Stored data:
◇ ◇ ◇ ◇

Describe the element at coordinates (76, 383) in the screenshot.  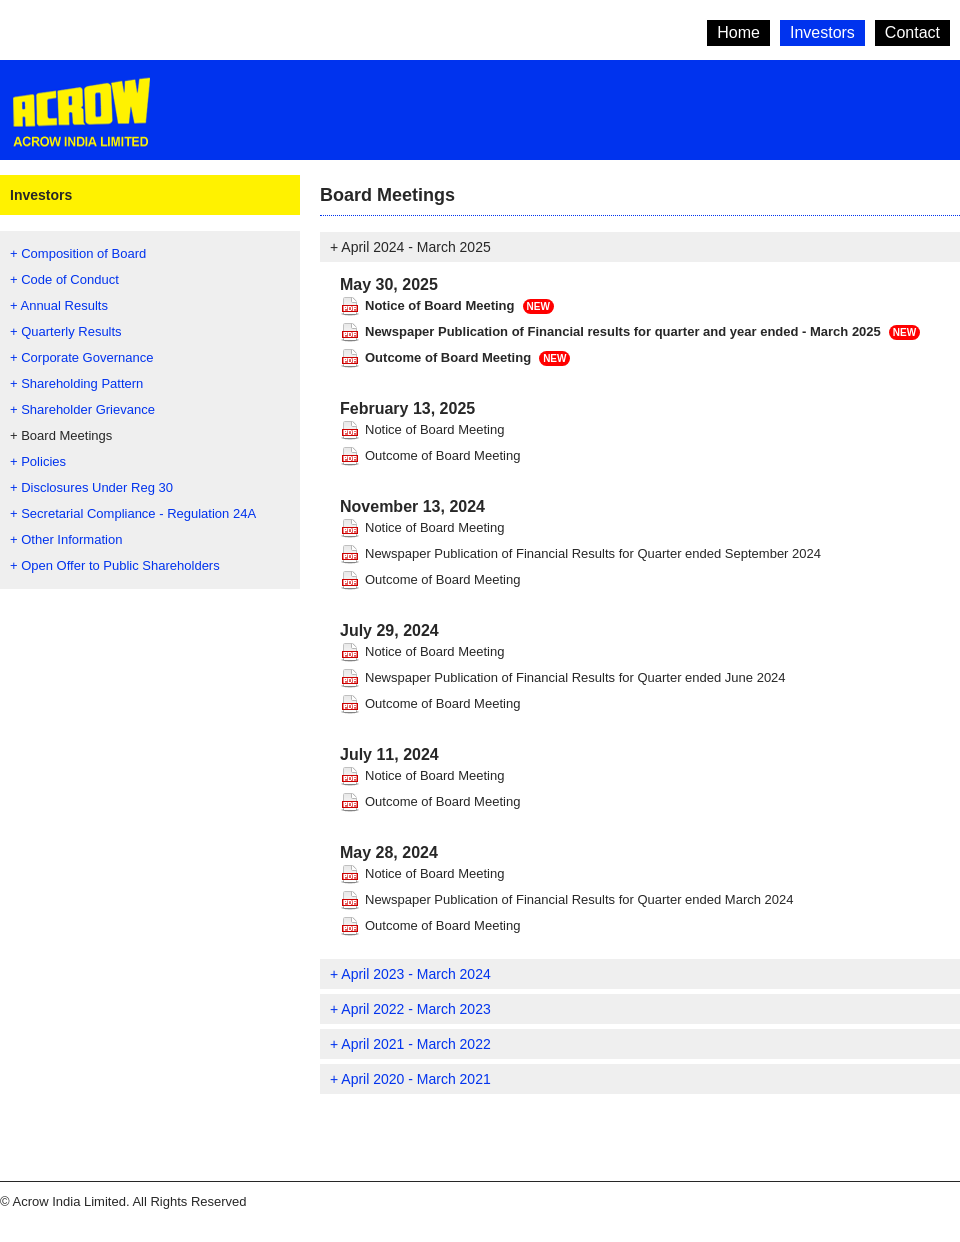
I see `+ Shareholding Pattern` at that location.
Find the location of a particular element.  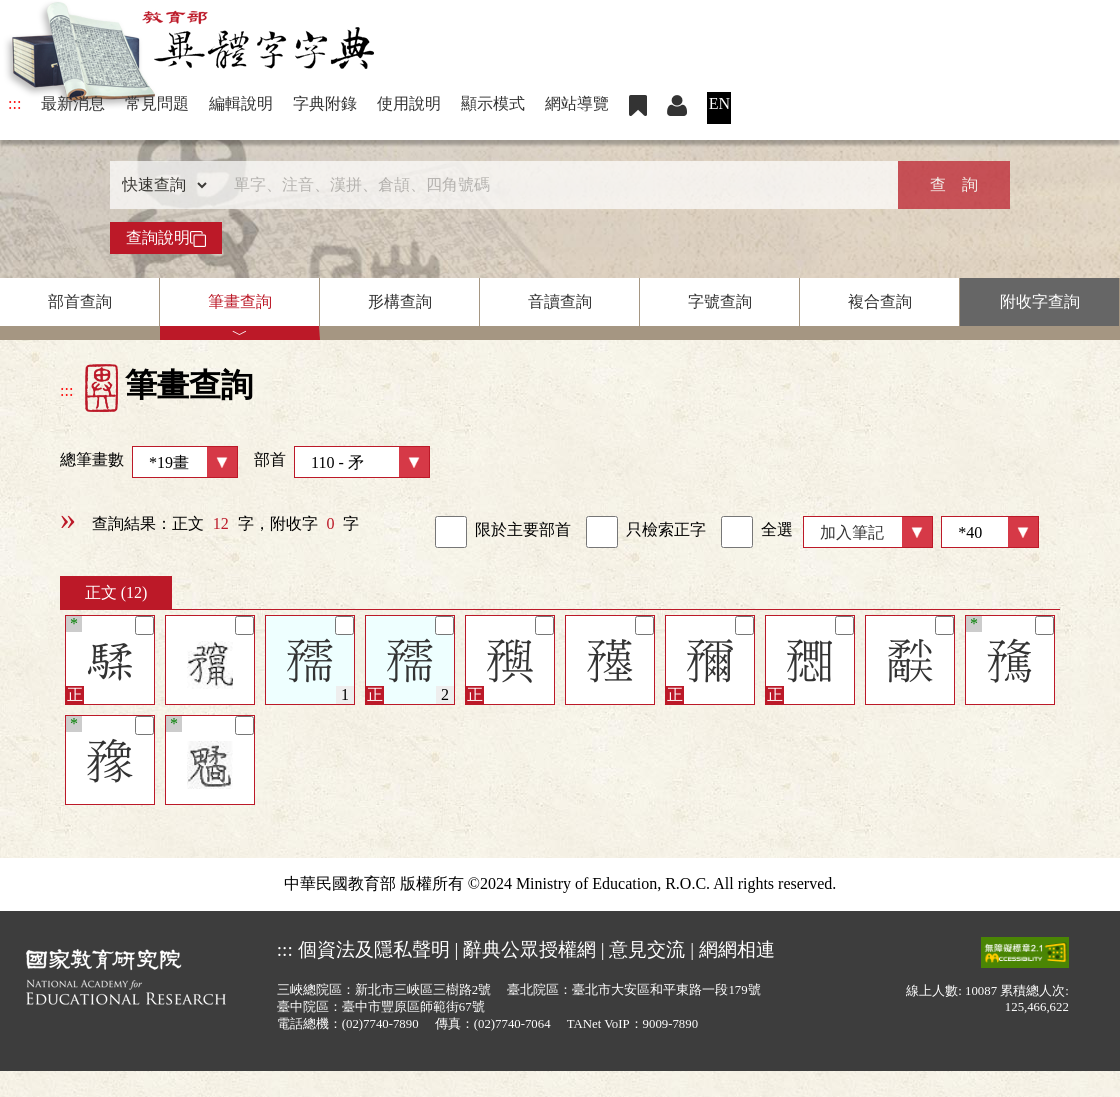

[查詢類型] is located at coordinates (160, 185).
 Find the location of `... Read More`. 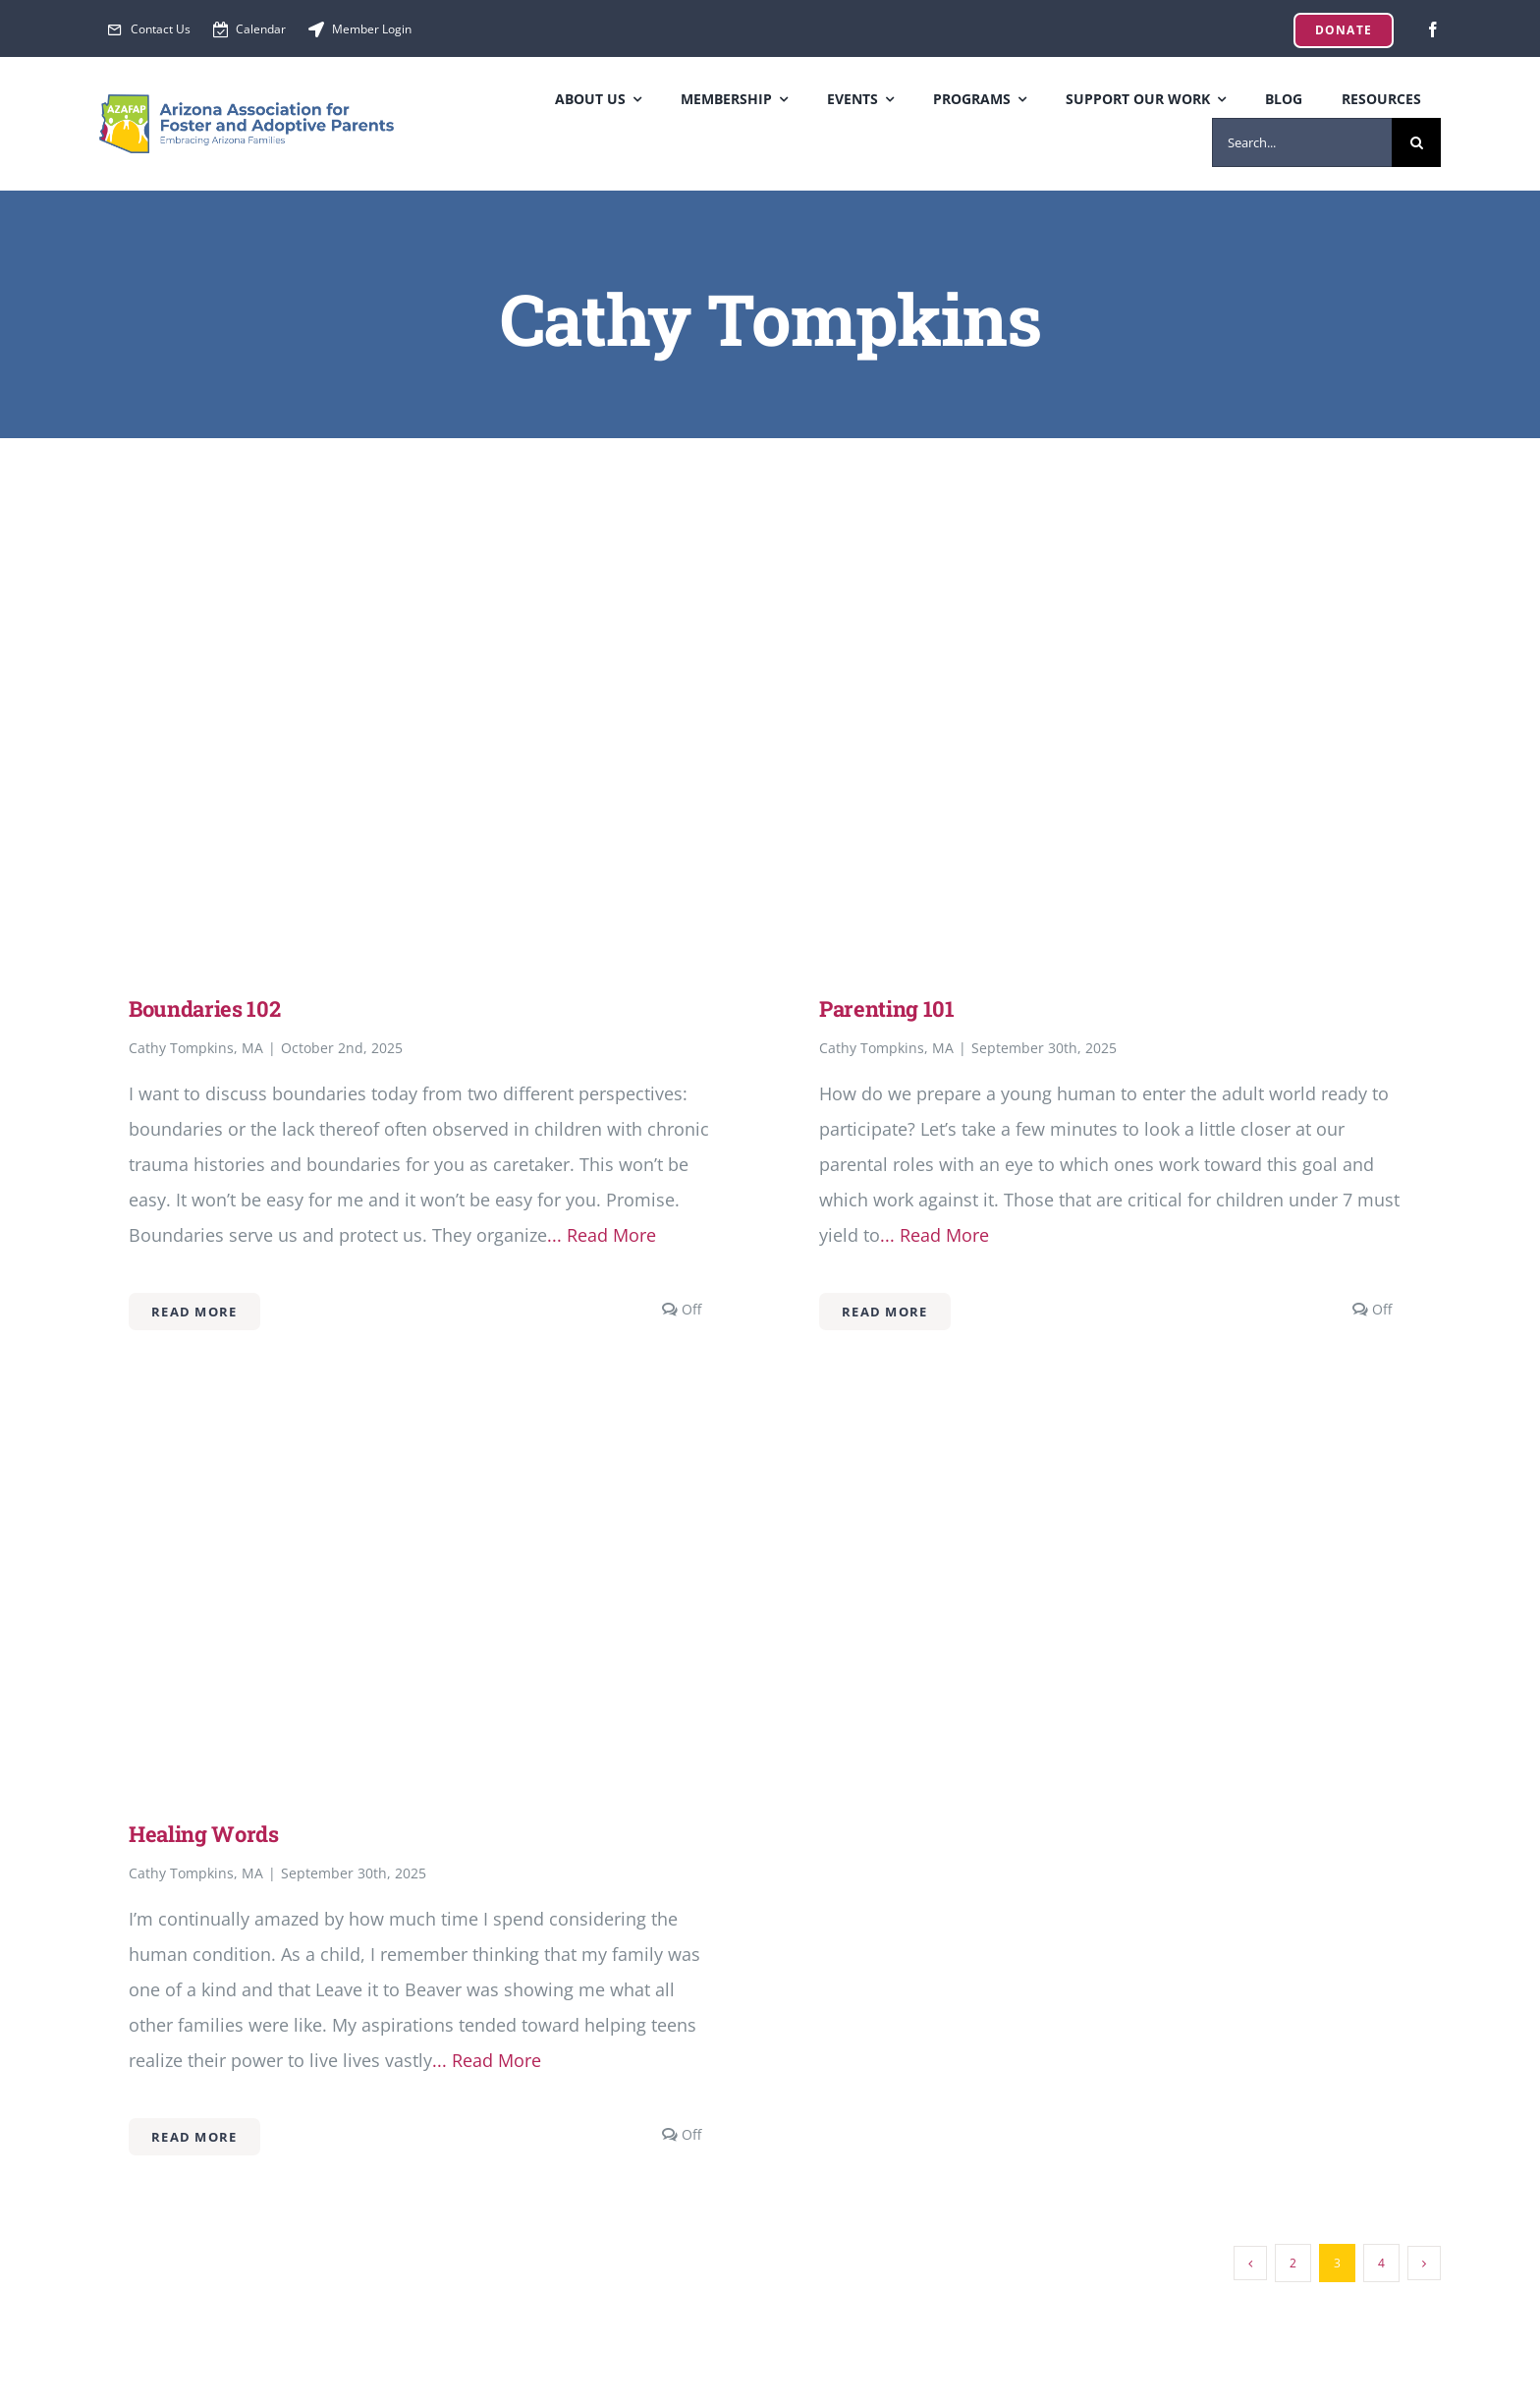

◇ ◇ ◇ ◇

- _DIRECTIONS FOR THIS TASK_: Exactly reproduce the entries above, minus the pictures.

- _RESULT FOR THIS TASK_:
Describe the element at coordinates (76, 383) in the screenshot.  
I see `+ Shareholding Pattern` at that location.
Find the location of a particular element.  

[查詢類型] is located at coordinates (160, 185).
 Find the location of `... Read More`. 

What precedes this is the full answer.